Extracted data ▸

⁂

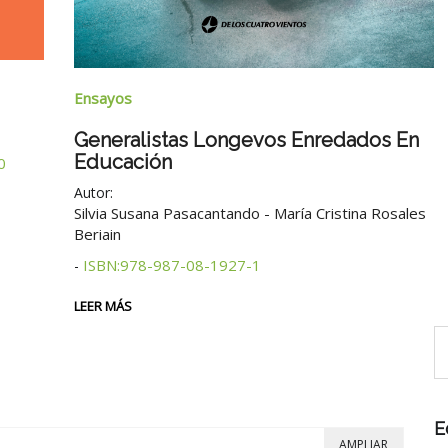
Ensayos
Generalistas Longevos Enredados En
Educación
0
Autor:
Silvia Susana Pasacantando - María Cristina Rosales
Beriain
ISBN:978-987-08-1927-1
-
LEER MÁS
E
AMPLIAR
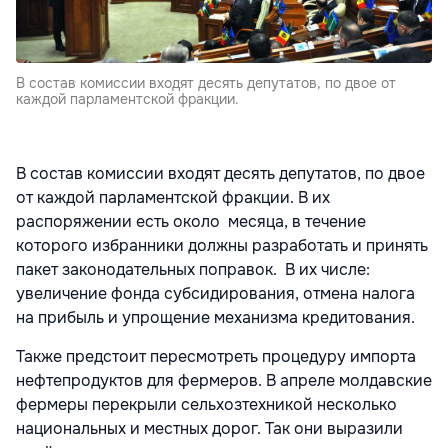
В состав комиссии входят десять депутатов, по двое от
каждой парламентской фракции.
В состав комиссии входят десять депутатов, по двое
от каждой парламентской фракции. В их
распоряжении есть около месяца, в течение
которого избранники должны разработать и принять
пакет законодательных поправок. В их числе:
увеличение фонда субсидирования, отмена налога
на прибыль и упрощение механизма кредитования.
Также предстоит пересмотреть процедуру импорта
нефтепродуктов для фермеров. В апреле молдавские
фермеры перекрыли сельхозтехникой несколько
национальных и местных дорог. Так они выразили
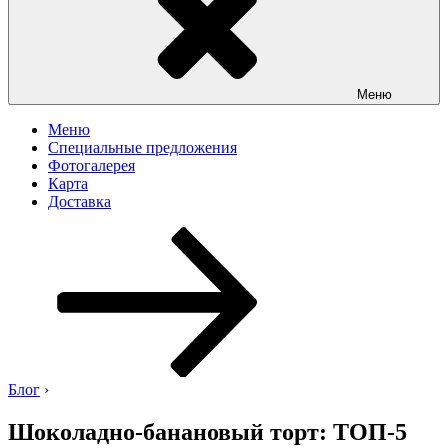
Меню
Меню
Специальные предложения
Фотогалерея
Карта
Доставка
Перейти
к
содержимому
Блог
›
Шоколадно-банановый торт: ТОП-5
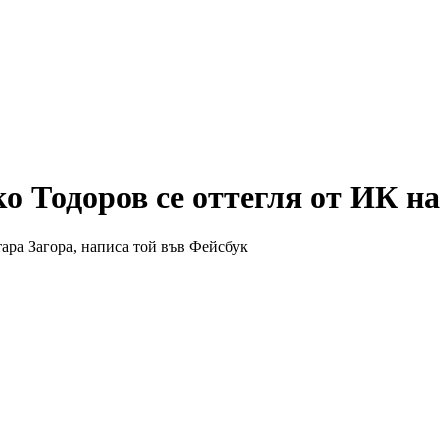
о Тодоров се оттегля от ИК н
ара Загора, написа той във Фейсбук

⁂

Problem to solve ▸ Write the lines from the line containing "пакет законодательных поправок." through the last line of the data out again exactly, and only those lines; pictures stay out.

Solution below ▸
пакет законодательных поправок. В их числе:
увеличение фонда субсидирования, отмена налога
на прибыль и упрощение механизма кредитования.
Также предстоит пересмотреть процедуру импорта
нефтепродуктов для фермеров. В апреле молдавские
фермеры перекрыли сельхозтехникой несколько
национальных и местных дорог. Так они выразили
Меню
Меню
Специальные предложения
Фотогалерея
Карта
Доставка
Перейти
к
содержимому
Блог
›
Шоколадно-банановый торт: ТОП-5
о Тодоров се оттегля от ИК н
ара Загора, написа той във Фейсбук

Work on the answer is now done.